Moritz Kuhn: Ich halte den Appell des Kanzlers für blauäugig, wenn sich an der Gesetzeslage nichts ändert, die eine abschlagsfreie Rente nach 45 Beitragsjahren erlaubt. Das hat den gleichen Effekt, als würde man jemandem einen 100-Euro-Schein vor die Nase halten und sagen: „Du kannst das Geld haben, aber ich appelliere an dich, nimm es nicht.“

Fast zwei Millionen Menschen machen mittlerweile von dieser vorzeitigen Rente ohne Abschläge Gebrauch, die die Koalition aus Union und SPD auf Betreiben der Sozialdemokraten 2014 eingeführt hat.

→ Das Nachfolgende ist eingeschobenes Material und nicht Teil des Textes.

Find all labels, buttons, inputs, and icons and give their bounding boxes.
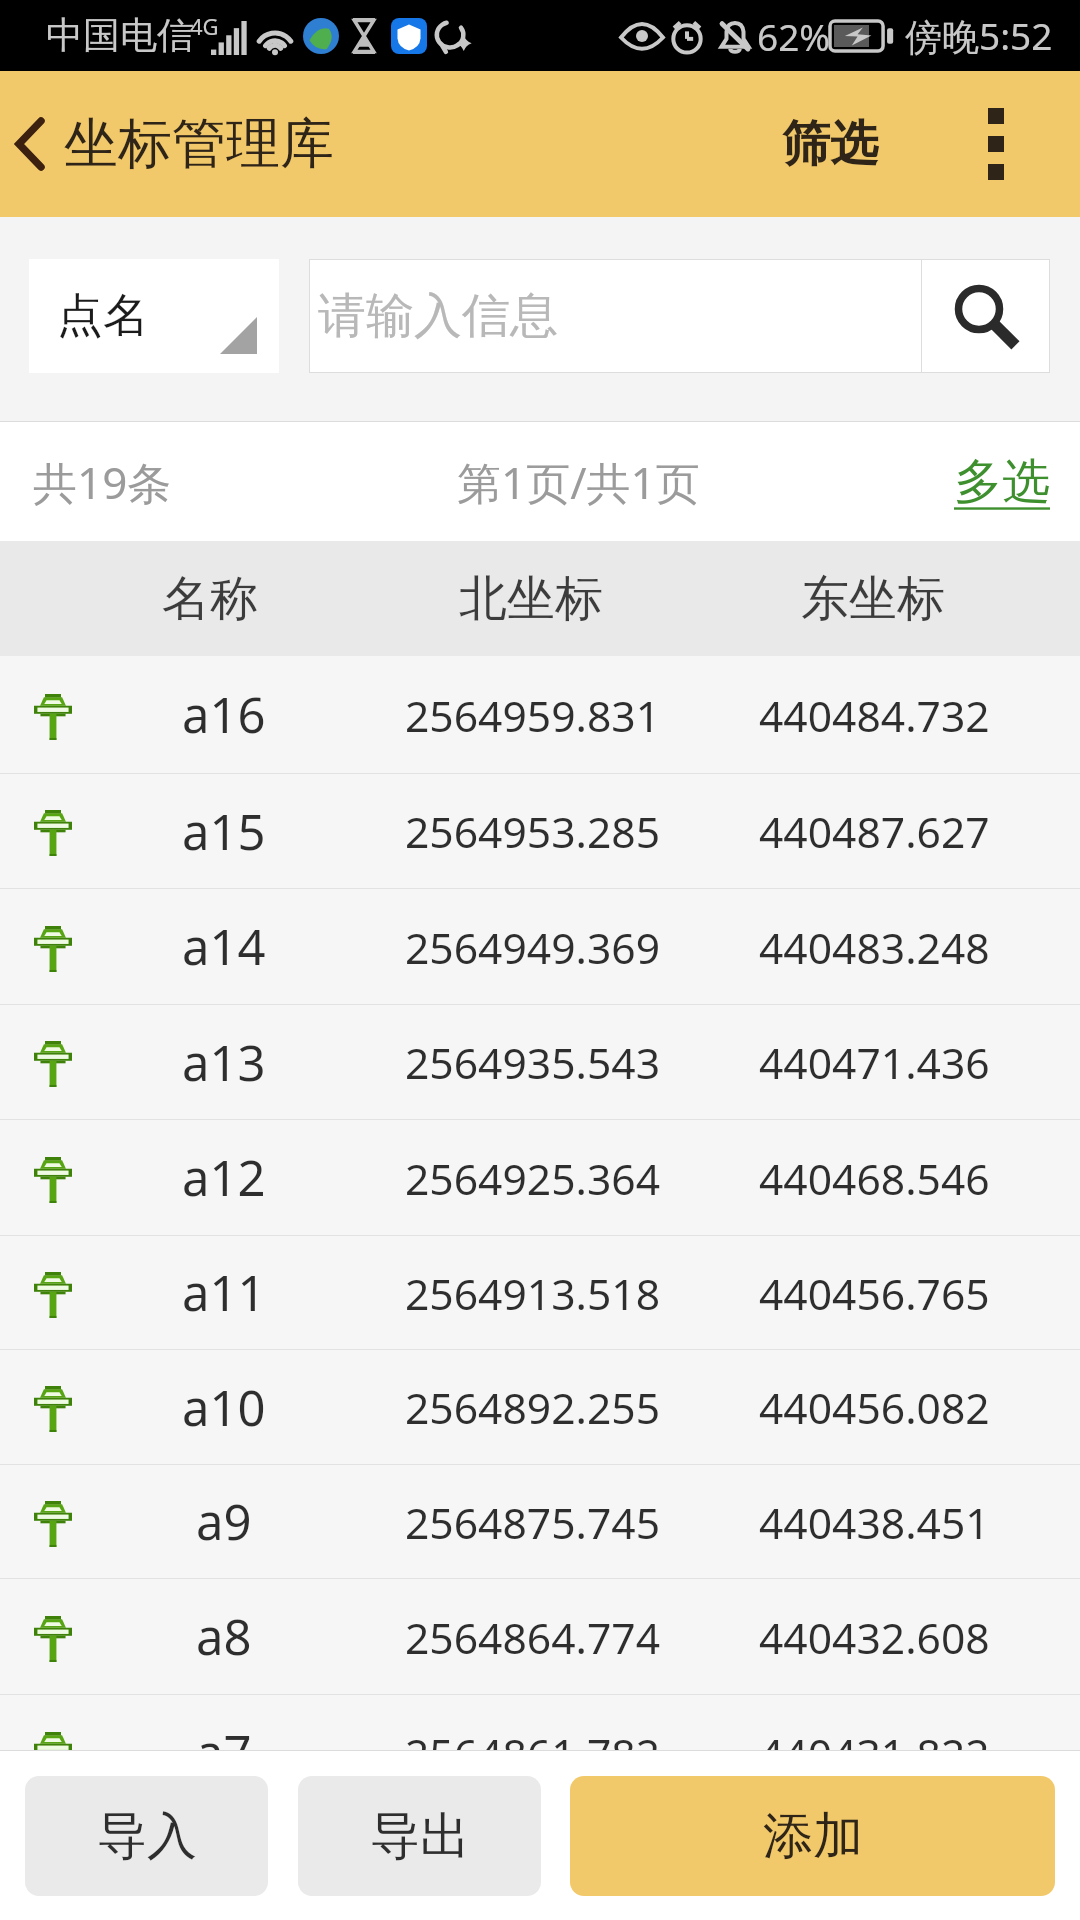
staticText: 440483.248 — [759, 918, 990, 976]
staticText: 筛选 — [782, 114, 878, 174]
staticText: a10 — [182, 1374, 266, 1441]
staticText: 62% — [757, 11, 831, 61]
staticText: 440468.546 — [759, 1149, 990, 1207]
staticText: 440471.436 — [759, 1033, 990, 1091]
button[interactable]: a9 — [0, 1465, 1080, 1578]
staticText: 2564953.285 — [405, 802, 661, 860]
button[interactable]: Back — [0, 71, 334, 217]
button[interactable]: a14 — [0, 889, 1080, 1004]
button[interactable]: 筛选 — [774, 71, 886, 217]
staticText: 坐标管理库 — [64, 110, 334, 178]
button[interactable]: 导入 — [25, 1776, 268, 1896]
staticText: 440431.822 — [759, 1724, 990, 1750]
button[interactable]: 添加 — [570, 1776, 1055, 1896]
button[interactable]: 多选 — [926, 434, 1080, 530]
staticText: 2564892.255 — [405, 1378, 661, 1436]
button[interactable]: Search — [922, 259, 1050, 373]
button[interactable]: a12 — [0, 1120, 1080, 1235]
button[interactable]: a15 — [0, 774, 1080, 888]
staticText: 4G — [190, 11, 219, 41]
button[interactable]: More options — [911, 71, 1080, 217]
staticText: a8 — [196, 1603, 252, 1670]
staticText: 2564875.745 — [405, 1493, 661, 1551]
staticText: 北坐标 — [459, 569, 603, 629]
staticText: 导出 — [370, 1805, 470, 1868]
staticText: a9 — [196, 1488, 252, 1555]
staticText: 名称 — [162, 569, 258, 629]
staticText: 440456.765 — [759, 1264, 990, 1322]
staticText: 2564864.774 — [405, 1608, 661, 1666]
staticText: 2564861.782 — [405, 1724, 661, 1750]
button[interactable]: a8 — [0, 1579, 1080, 1694]
button[interactable]: 导出 — [298, 1776, 541, 1896]
staticText: 东坐标 — [801, 569, 945, 629]
staticText: 导入 — [97, 1805, 197, 1868]
button[interactable]: a7 — [0, 1695, 1080, 1750]
staticText: a7 — [196, 1719, 252, 1750]
staticText: 点名 — [57, 287, 149, 345]
button[interactable]: a11 — [0, 1236, 1080, 1349]
staticText: 共19条 — [33, 452, 172, 512]
staticText: a11 — [182, 1259, 266, 1326]
staticText: a15 — [182, 798, 266, 865]
staticText: 2564913.518 — [405, 1264, 661, 1322]
staticText: 2564949.369 — [405, 918, 661, 976]
staticText: 第1页/共1页 — [457, 452, 700, 512]
staticText: 多选 — [954, 452, 1050, 512]
staticText: a13 — [182, 1029, 266, 1096]
staticText: a12 — [182, 1144, 266, 1211]
staticText: 440456.082 — [759, 1378, 990, 1436]
button[interactable]: 点名 — [29, 259, 279, 373]
staticText: a14 — [182, 913, 266, 980]
staticText: 440432.608 — [759, 1608, 990, 1666]
button[interactable]: a13 — [0, 1005, 1080, 1119]
staticText: 440487.627 — [759, 802, 990, 860]
staticText: a16 — [182, 681, 266, 748]
other: Back — [16, 118, 44, 170]
button[interactable]: a10 — [0, 1350, 1080, 1464]
staticText: 中国电信 — [46, 12, 194, 59]
staticText: 傍晚5:52 — [905, 10, 1053, 61]
staticText: 2564935.543 — [405, 1033, 661, 1091]
staticText: 440438.451 — [759, 1493, 990, 1551]
staticText: 440484.732 — [759, 686, 990, 744]
staticText: 添加 — [763, 1805, 863, 1868]
button[interactable]: a16 — [0, 656, 1080, 773]
staticText: 请输入信息 — [318, 286, 921, 346]
staticText: 2564959.831 — [405, 686, 661, 744]
staticText: 2564925.364 — [405, 1149, 661, 1207]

Das kostet die Rentenversicherung 3,4 Milliarden Euro im Monat...
...und hat den Boost für die Beschäftigung deutlich geschwächt, den gerade ältere Arbeitnehmer ausgemacht haben, seit die Rentenreform von 1989 es ab 2001 unattraktiver gemacht hatte, früher in Rente zu gehen. Jede Arbeitskraft, die früher in Rente geht, ist mit Kosten für die Allgemeinheit verbunden. Es werden weniger Steuern und Sozialbeiträge gezahlt und mehr Rente ausbezahlt. Das Geld für weniger Arbeiten liegt aber nicht auf dem Tisch, sondern muss erwirtschaftet werden.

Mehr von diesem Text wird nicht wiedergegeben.